## Problem to work on
Your task is to copy every line of the entries that contains "BRANDT".

## Collection entries
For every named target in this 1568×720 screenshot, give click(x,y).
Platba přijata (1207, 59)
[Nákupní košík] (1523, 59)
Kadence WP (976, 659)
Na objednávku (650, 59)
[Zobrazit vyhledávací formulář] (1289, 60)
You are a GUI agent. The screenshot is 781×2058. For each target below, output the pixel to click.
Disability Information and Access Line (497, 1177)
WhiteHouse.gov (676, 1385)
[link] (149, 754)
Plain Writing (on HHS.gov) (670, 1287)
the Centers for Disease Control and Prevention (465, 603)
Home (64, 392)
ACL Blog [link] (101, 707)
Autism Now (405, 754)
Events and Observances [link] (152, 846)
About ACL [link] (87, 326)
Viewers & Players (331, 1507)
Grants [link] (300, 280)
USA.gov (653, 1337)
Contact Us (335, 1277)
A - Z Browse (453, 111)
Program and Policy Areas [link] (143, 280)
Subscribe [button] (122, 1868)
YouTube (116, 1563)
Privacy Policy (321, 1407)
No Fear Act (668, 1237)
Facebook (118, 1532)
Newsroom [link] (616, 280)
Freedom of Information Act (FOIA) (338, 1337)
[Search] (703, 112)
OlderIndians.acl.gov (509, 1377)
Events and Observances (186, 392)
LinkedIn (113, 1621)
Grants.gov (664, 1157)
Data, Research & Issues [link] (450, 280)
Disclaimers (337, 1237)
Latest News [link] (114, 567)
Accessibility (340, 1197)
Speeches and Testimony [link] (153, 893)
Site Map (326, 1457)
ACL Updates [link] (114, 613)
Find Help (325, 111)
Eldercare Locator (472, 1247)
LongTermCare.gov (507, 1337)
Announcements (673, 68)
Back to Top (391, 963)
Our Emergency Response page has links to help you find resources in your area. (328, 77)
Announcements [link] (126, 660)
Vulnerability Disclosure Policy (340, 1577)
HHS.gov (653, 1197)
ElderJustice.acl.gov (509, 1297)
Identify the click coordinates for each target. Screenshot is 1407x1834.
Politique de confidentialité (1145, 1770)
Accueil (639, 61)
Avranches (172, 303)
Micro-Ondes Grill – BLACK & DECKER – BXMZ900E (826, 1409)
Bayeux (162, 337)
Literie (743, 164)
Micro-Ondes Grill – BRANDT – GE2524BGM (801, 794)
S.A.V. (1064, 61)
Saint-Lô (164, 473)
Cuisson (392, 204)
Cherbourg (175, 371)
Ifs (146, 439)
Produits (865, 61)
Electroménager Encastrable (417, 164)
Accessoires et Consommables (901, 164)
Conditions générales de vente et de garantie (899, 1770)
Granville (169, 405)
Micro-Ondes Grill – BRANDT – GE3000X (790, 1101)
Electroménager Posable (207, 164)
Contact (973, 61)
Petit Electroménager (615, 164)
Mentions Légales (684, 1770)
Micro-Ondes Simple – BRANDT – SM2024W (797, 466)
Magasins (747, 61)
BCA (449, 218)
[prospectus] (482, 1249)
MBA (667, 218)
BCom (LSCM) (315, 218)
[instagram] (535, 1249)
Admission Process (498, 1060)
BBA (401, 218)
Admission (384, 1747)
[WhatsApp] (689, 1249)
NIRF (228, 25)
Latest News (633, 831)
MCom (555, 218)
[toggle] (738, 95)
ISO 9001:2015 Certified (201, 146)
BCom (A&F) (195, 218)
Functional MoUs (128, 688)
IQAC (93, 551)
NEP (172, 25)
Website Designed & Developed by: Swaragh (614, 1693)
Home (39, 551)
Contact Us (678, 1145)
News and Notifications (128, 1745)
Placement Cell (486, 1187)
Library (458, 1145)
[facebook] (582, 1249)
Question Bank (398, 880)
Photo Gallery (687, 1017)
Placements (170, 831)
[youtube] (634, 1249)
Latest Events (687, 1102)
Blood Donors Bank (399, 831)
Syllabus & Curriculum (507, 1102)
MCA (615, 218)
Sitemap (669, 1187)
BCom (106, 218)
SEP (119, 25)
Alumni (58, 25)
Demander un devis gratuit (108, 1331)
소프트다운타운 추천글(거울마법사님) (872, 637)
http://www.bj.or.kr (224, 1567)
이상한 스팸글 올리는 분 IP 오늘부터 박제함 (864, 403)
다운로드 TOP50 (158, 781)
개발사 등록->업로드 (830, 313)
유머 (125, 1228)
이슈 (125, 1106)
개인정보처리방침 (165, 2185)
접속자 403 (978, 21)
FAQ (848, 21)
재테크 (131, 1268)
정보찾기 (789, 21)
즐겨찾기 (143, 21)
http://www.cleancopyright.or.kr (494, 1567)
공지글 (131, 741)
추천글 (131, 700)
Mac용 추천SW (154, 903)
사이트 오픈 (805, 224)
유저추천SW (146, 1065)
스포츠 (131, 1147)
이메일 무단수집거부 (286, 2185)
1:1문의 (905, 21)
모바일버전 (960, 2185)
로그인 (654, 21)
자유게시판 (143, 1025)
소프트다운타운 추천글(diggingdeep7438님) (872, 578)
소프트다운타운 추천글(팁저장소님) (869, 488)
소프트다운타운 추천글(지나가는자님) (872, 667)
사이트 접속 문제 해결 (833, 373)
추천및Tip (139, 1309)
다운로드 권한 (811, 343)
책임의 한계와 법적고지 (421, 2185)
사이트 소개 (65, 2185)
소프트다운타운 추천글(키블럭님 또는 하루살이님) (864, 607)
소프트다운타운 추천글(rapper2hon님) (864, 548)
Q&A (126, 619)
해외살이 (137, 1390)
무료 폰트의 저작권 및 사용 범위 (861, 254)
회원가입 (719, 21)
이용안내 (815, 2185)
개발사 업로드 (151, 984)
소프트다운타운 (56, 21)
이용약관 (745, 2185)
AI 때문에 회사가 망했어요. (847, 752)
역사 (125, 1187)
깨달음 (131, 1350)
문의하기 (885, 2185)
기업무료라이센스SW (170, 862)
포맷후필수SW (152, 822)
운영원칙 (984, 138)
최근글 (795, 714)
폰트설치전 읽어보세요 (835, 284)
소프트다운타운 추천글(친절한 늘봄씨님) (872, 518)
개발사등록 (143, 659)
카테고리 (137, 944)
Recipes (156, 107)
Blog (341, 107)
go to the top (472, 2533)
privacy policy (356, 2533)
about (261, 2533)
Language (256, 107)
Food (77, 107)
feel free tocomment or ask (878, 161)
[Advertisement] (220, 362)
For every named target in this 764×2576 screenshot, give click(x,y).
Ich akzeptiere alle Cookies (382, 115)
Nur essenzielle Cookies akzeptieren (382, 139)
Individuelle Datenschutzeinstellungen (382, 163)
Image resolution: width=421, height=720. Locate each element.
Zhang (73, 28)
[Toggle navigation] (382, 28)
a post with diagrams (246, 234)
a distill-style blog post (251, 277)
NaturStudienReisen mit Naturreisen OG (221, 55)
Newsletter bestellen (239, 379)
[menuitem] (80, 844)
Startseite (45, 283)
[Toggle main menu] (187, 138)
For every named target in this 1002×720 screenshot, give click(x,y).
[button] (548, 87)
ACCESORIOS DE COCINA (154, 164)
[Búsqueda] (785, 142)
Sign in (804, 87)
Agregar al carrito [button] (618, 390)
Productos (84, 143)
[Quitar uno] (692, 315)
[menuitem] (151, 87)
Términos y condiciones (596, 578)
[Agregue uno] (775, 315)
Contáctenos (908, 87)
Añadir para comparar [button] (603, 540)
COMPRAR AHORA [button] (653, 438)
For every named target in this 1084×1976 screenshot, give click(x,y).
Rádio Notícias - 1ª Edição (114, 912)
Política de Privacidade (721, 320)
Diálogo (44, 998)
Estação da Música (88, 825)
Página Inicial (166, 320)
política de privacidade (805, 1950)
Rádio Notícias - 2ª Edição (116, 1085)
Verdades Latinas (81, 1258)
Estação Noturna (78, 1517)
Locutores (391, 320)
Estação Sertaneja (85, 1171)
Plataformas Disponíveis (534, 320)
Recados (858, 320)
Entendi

## Written response
Micro-Ondes Grill – BRANDT – GE2524BGM (801, 794)
Micro-Ondes Grill – BRANDT – GE3000X (790, 1101)
Micro-Ondes Simple – BRANDT – SM2024W (797, 466)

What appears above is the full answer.